Your objective
Wherever pictures occur in the entries below, leave them out and retype the rest exactly.

Collection entries
*****
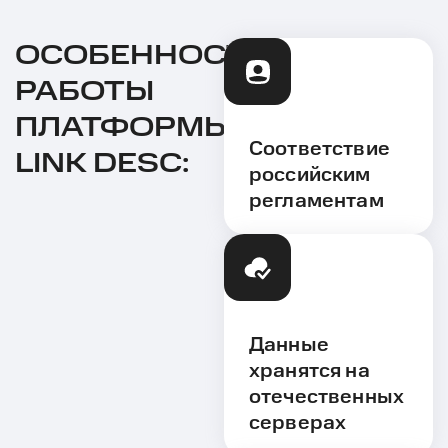
ОСОБЕННОСТИ
РАБОТЫ
ПЛАТФОРМЫ
Соответствие
LINK DESC:
российским
регламентам
Данные
хранятся на
отечественных
серверах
*****
Answer section
ОСОБЕННОСТИ
РАБОТЫ
ПЛАТФОРМЫ
Соответствие
LINK DESC:
российским
регламентам
Данные
хранятся на
отечественных
серверах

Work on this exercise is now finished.